Phase 2 (Simulate): A real-time simulation engine cycles the printer through IDLE → HEATING → PRINTING → COOLDOWN states, injecting Gaussian noise for sensor realism and persisting every tick to a SQLite historian. A proactive maintenance agent monitors health velocities and intervenes before failures occur.
Phase 3 (Interact): An AI Co-Pilot powered by GPT-4o-mini uses a ReAct reasoning loop to autonomously query the historian, chain multi-step investigations, and deliver grounded diagnoses. Every response cites specific timestamps and data points. A neurosymbolic safety firewall ensures the AI can never push parameters outside physical bounds.
Go-Further extensions:
- A Physics-Informed Neural Network (PINN) that learns the heater degradation law while being constrained by the governing ODE $dH/dt = -\lambda \cdot \text{load} \cdot H(t)$, achieving 0.36% MAE.

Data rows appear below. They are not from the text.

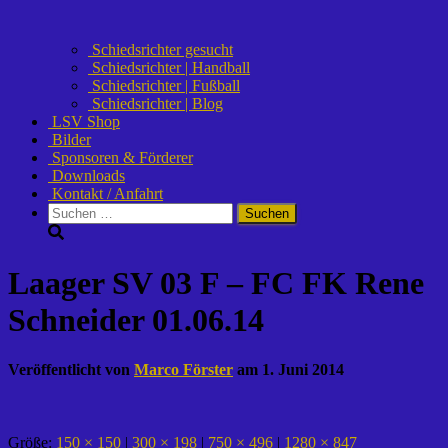
Schiedsrichter gesucht
Schiedsrichter | Handball
Schiedsrichter | Fußball
Schiedsrichter | Blog
LSV Shop
Bilder
Sponsoren & Förderer
Downloads
Kontakt / Anfahrt
Suchen
nach:
Laager SV 03 F – FC FK Rene
Schneider 01.06.14
Veröffentlicht von
Marco Förster
am
1. Juni 2014
Größe:
150 × 150
|
300 × 198
|
750 × 496
|
1280 × 847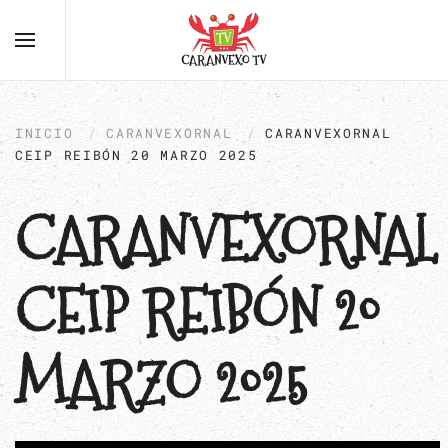
INICIO
CARANVEXORNAL
CARANVEXORNAL
CEIP REIBÓN 20 MARZO 2025
CARANVEXORNAL
CEIP REIBÓN 20
MARZO 2025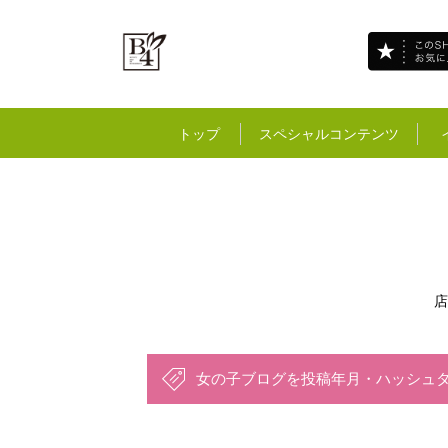
トップ
スペシャルコンテンツ
店
女の子ブログを投稿年月・ハッシュ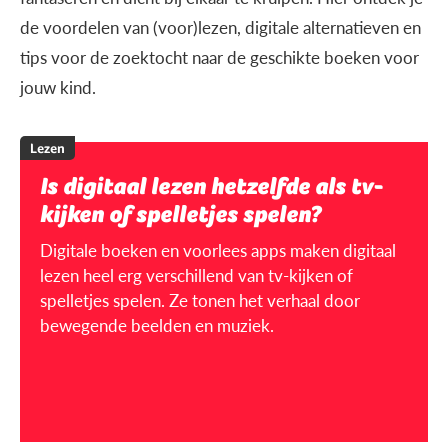
de voordelen van (voor)lezen, digitale alternatieven en
tips voor de zoektocht naar de geschikte boeken voor
jouw kind.
Lezen
Is digitaal lezen hetzelfde als tv-
kijken of spelletjes spelen?
Digitale boeken en voorlees apps maken digitaal
lezen heel erg verschillend van tv-kijken of
spelletjes spelen. Ze tonen het verhaal door
bewegende beelden en muziek.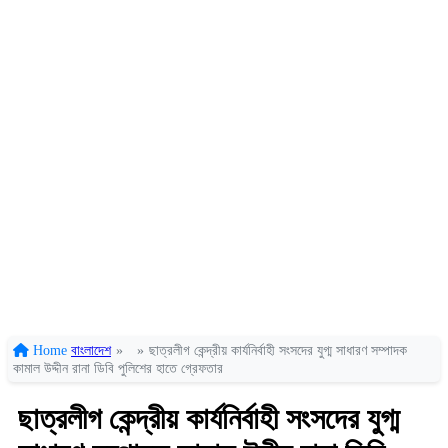
Home
বাংলাদেশ
»
»
ছাত্রলীগ কেন্দ্রীয় কার্যনির্বাহী সংসদের যুগ্ম সাধারণ সম্পাদক
কামাল উদ্দীন রানা ডিবি পুলিশের হাতে গ্রেফতার
ছাত্রলীগ কেন্দ্রীয় কার্যনির্বাহী সংসদের যুগ্ম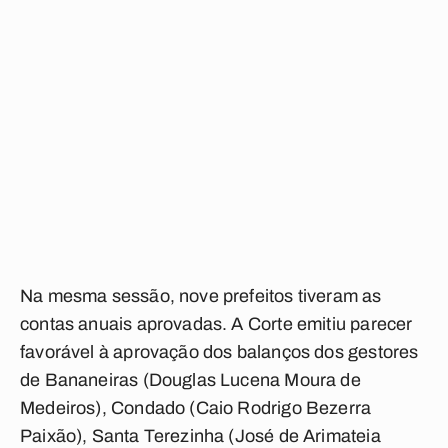
Na mesma sessão, nove prefeitos tiveram as
contas anuais aprovadas. A Corte emitiu parecer
favorável à aprovação dos balanços dos gestores
de Bananeiras (Douglas Lucena Moura de
Medeiros), Condado (Caio Rodrigo Bezerra
Paixão), Santa Terezinha (José de Arimateia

- An A2C Reinforcement Learning agent that discovers a zero-failure maintenance policy from pure reward signal — no hand-coded rules.
How we built it
Phase 1 was built first as a pure, deterministic Python module (model.py) with an abstract Component base class. Every degradation formula was unit-tested against hand-calculated values before moving on. Phase 2 wrapped Phase 1 in an async simulation loop (engine.py) with a state machine, noise injection, and SQLite persistence. We built a Streamlit dashboard (app.py) with real-time health gauges and what-if controls. Phase 3 was layered on top, querying the Phase 2 historian via SQL. We implemented the reasoning pattern (Pattern C: Agentic Diagnosis) with a ReAct loop that can chain up to 5 tool calls per query. PINN was trained on 100K synthetic samples generated by the Phase 1 heater model, using a dual loss function (data fidelity + physics residual via autograd). RL Agent used an A2C Actor-Critic architecture with a custom environment wrapping the Phase 1 engine. Tech stack: Python 3.10+, PyTorch, NumPy, Streamlit, OpenAI API, SQLite. 132 tests across 5 test suites ensure correctness.
Challenges we ran into
RL reward divergence: Our initial RL agent's reward diverged to -14,000 per episode. The failure penalty was applied every step a component remained failed, creating a compounding negative spiral. Fix: one-time penalty + immediate episode termination on failure.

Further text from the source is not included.